We identify the key insights from the findings.

Background

GPEN is an alliance of data protection authorities (DPAs) from around the world, which carries out an annual ‘privacy sweep’ (Sweep) through participating members. In the past, GPEN has explored trends or issues including children’s apps and websites, internet of things, and mobile privacy.

This year’s Sweep was aimed at privacy communications and practices regarding user controls over personal data. GPEN recently published the results of the Sweep, having reviewed privacy notices, communications and practices of 455 websites and apps. As a participating member, the Office of the Irish Data Protection Commissioner (DPC) contributed to this year’s Sweep and examined 23 websites / organisations across various sectors.

Findings and insights

Overall, the findings of Sweep suggest that users of the websites and apps are generally not well-informed about what happens to their data once collected. Specifically, the Sweep found that:

  • Privacy policies often referred to data or categories of data that ‘may’ be collected and information on how personal data would be used was often generic
  • There was a general trend, across various sectors, where privacy communications failed to advise users on how or where their data would be stored and with whom it would be shared
  • Some websites/apps made no reference to the collection of information through cookies, despite collecting this information in practice
  • The retailers who issue e-receipts generally failed to provide any information about them on their website. The DPC has since published specific guidance on this issue
  • In the Irish context, no website/organisation examined by the DPC allows users to transfer their data easily to another data controller.
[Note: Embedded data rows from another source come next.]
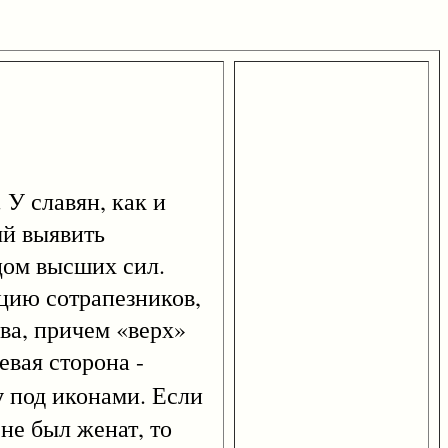
У славян, как и
ый выявить
цом высших сил.
ию сотрапезников,
ва, причем «верх»
евая сторона -
у
под иконами. Если
не был женат, то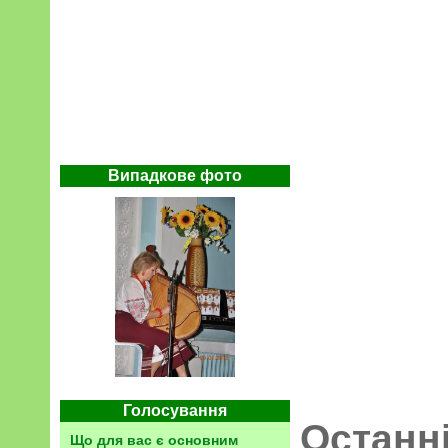
Випадкове фото
Голосування
Останн
Що для вас є основним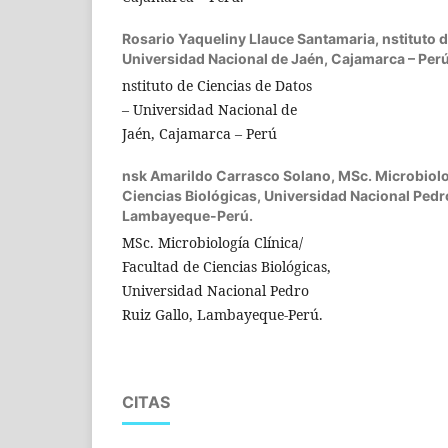
Rosario Yaqueliny Llauce Santamaria,
nstituto 
Universidad Nacional de Jaén, Cajamarca – Per
nstituto de Ciencias de Datos
– Universidad Nacional de
Jaén, Cajamarca – Perú
nsk Amarildo Carrasco Solano,
MSc. Microbiolo
Ciencias Biológicas, Universidad Nacional Pedro
Lambayeque-Perú.
MSc. Microbiología Clínica/
Facultad de Ciencias Biológicas,
Universidad Nacional Pedro
Ruiz Gallo, Lambayeque-Perú.
CITAS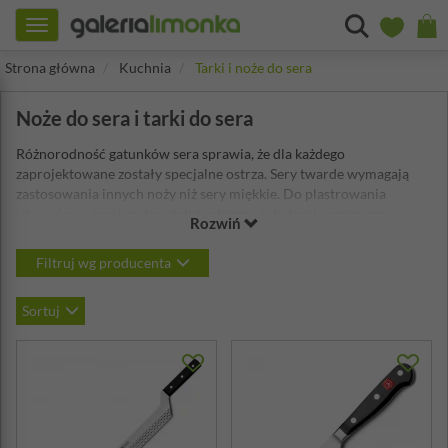
Toggle
navigation
Strona główna
Kuchnia
Tarki i noże do sera
Noże do sera i tarki do sera
Różnorodność gatunków sera sprawia, że dla każdego
zaprojektowane zostały specjalne ostrza. Sery twarde wymagają
zastosowania innych noży niż sery miękkie. Do plastrowania
używać powinniśmy łopatek z ostrzem, a do tarcia parmezanu….
Rozwiń
najlepiej użyć młynka lub tarki. Do serwowania serów podczas
romantycznej kolacji użyj specjalnej deski, które będzie
Filtruj wg producenta
doskonałym uzupełnieniem.
Sortuj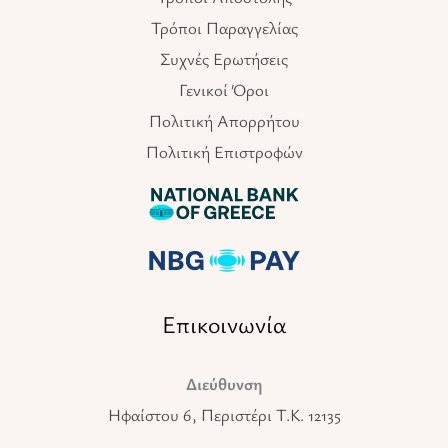
Τρόποι Παραγγελίας
Συχνές Ερωτήσεις
Γενικοί Όροι
Πολιτική Απορρήτου
Πολιτική Επιστροφών
Επικοινωνία
Διεύθυνση
Ηφαίστου 6, Περιστέρι T.K. 12135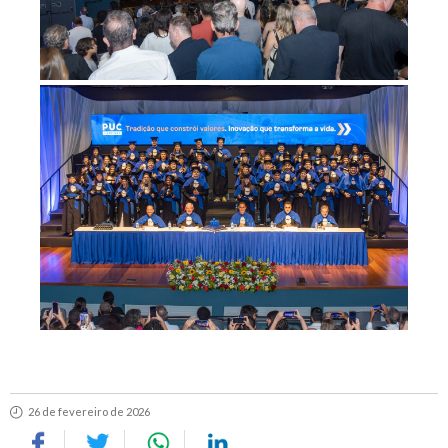
26 de fevereiro de 2026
GPEN advocates a “layered” approach to privacy statements, which is clear and easy for a user to understand. GPEN also observed that in addition to a written privacy policy, some websites contained a video, which explained the privacy policy in simple, plain language.

Implications and next steps

GPEN’s publication is timely, particularly for websites and businesses getting ‘GDPR-ready’. The concept of transparency is an intrinsic element of the GDPR and one of the core principles that must be kept in mind by controllers when collecting and using personal data. In particular, the GDPR requires that the information about a controller’s data processing activities be “easily accessible and easy to understand” and provided in “clear and plain language”. With websites and apps having the potential to collect large amounts of personal data, it is important that are transparent about the way in which data is collected, used, and shared.
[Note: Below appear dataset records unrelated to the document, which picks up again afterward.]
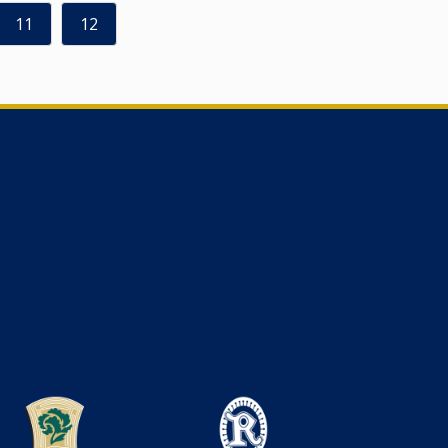
11
12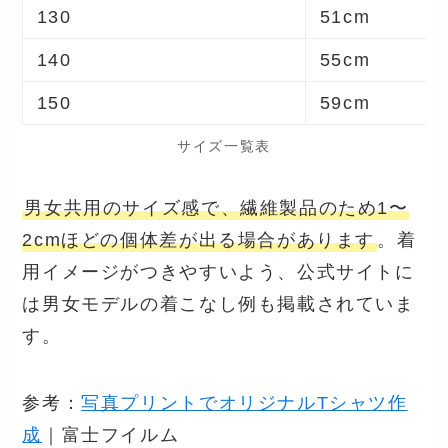
130
51cm
140
55cm
150
59cm
サイズ一覧表
男女共用のサイズ感で、繊維製品のため1〜
2cmほどの個体差が出る場合があります
。着
用イメージがつきやすいよう、公式サイトに
は男女モデルの着こなし例も掲載されていま
す。
参考：
写真プリントでオリジナルTシャツ作
成
｜富士フイルム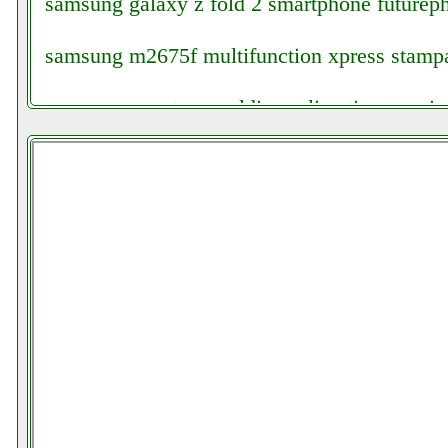
samsung galaxy z fold 2 smartphone futureph
samsung m2675f multifunction xpress stampa
samsung quantum maldives climatizzatore ins
sangiorgio itwash 39301000301 beltel data 00
ricambi.php
saronic pannello solare flessibile 50w grauso
schwaiger 5217 facchianoelettronica.it
severin kg 2397 colledanchisestore.it
shark wv251eu valentestore.it
siglent ssa3021x analizzatore di spettro elett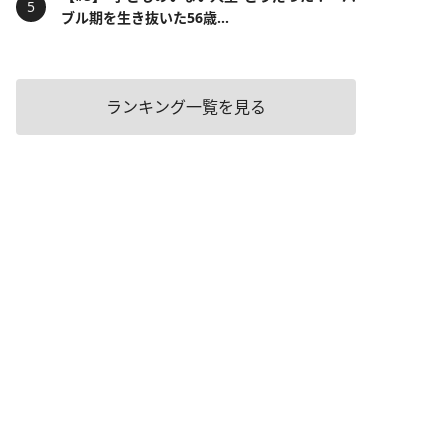
ブル期を生き抜いた56歳...
ランキング一覧を見る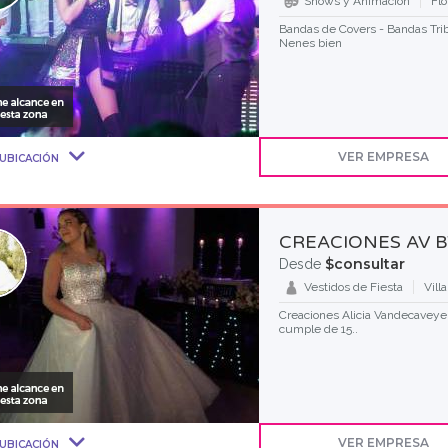
Shows y Animación
Flo
Bandas de Covers - Bandas Tri
Nenes bien
VER EMPRESA
UBICACIÓN
CREACIONES AV B
$consultar
Desde
Vestidos de Fiesta
Vill
Creaciones Alicia Vandecaveye 
cumple de 15..
VER EMPRESA
UBICACIÓN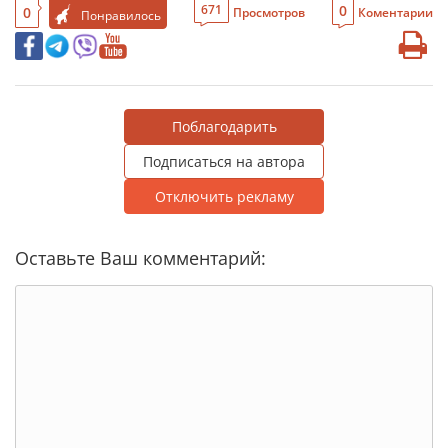
0
671
0
Просмотров
Коментарии
Понравилось
Поблагодарить
Подписаться на автора
Отключить рекламу
Оставьте Ваш комментарий: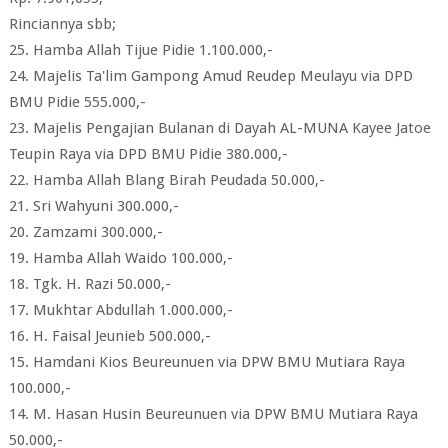
Rinciannya sbb;
25. Hamba Allah Tijue Pidie 1.100.000,-
24. Majelis Ta'lim Gampong Amud Reudep Meulayu via DPD
BMU Pidie 555.000,-
23. Majelis Pengajian Bulanan di Dayah AL-MUNA Kayee Jatoe
Teupin Raya via DPD BMU Pidie 380.000,-
22. Hamba Allah Blang Birah Peudada 50.000,-
21. Sri Wahyuni 300.000,-
20. Zamzami 300.000,-
19. Hamba Allah Waido 100.000,-
18. Tgk. H. Razi 50.000,-
17. Mukhtar Abdullah 1.000.000,-
16. H. Faisal Jeunieb 500.000,-
15. Hamdani Kios Beureunuen via DPW BMU Mutiara Raya
100.000,-
14. M. Hasan Husin Beureunuen via DPW BMU Mutiara Raya
50.000,-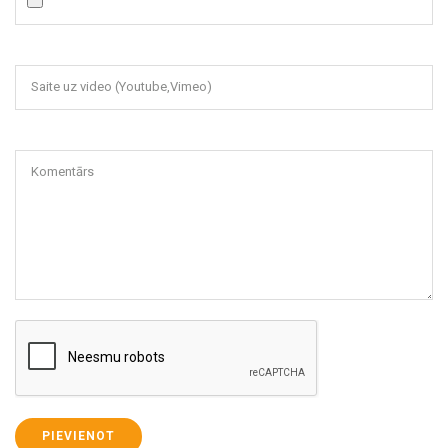
Saite uz video (Youtube,Vimeo)
Komentārs
PIEVIENOT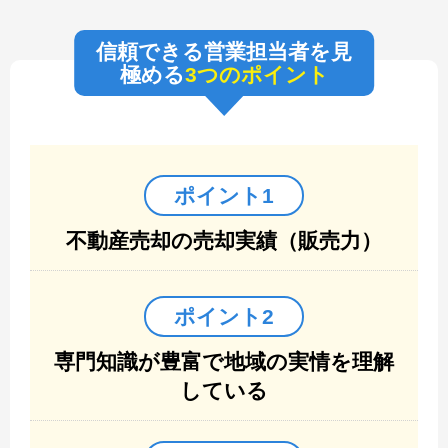
信頼できる営業担当者を見
極める
3つのポイント
ポイント1
不動産売却の売却実績（販売力）
ポイント2
専門知識が豊富で地域の実情を理解
している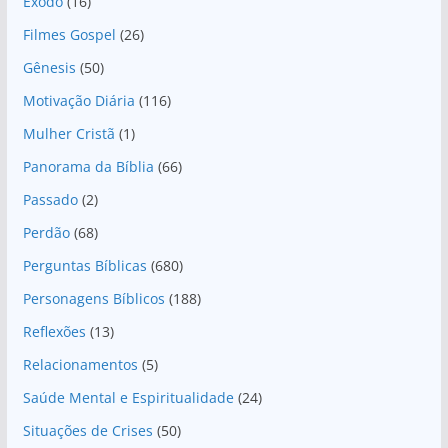
Êxodo
(16)
Filmes Gospel
(26)
Gênesis
(50)
Motivação Diária
(116)
Mulher Cristã
(1)
Panorama da Bíblia
(66)
Passado
(2)
Perdão
(68)
Perguntas Bíblicas
(680)
Personagens Bíblicos
(188)
Reflexões
(13)
Relacionamentos
(5)
Saúde Mental e Espiritualidade
(24)
Situações de Crises
(50)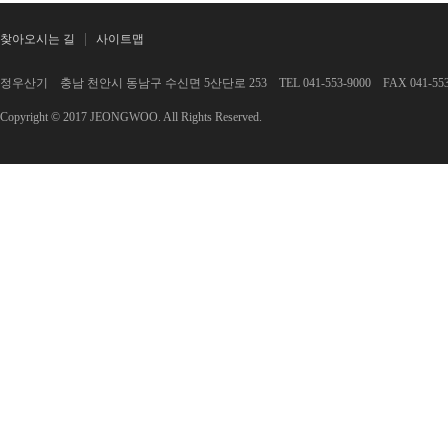
찾아오시는 길
사이트맵
정우산기 충남 천안시 동남구 수신면 5산단로 253 TEL 041-553-9000 FAX 041-553-
Copyright © 2017 JEONGWOO. All Rights Reserved.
During the Sweep, the DPC examined travel organisations’ practices regarding their collection of personal data online and how they describe their data processing operations to users. The DPC expressed concern that some organisations are not communicating the details of personal data processing to data subjects in a concise, transparent, intelligible and easily accessible form.

With this in mind, the DPC signalled the intention to audit certain travel organisations. This will involve engaging with representative associations to ensure travel organisations are aware of their obligations under current data protection legislation and also under the GDPR.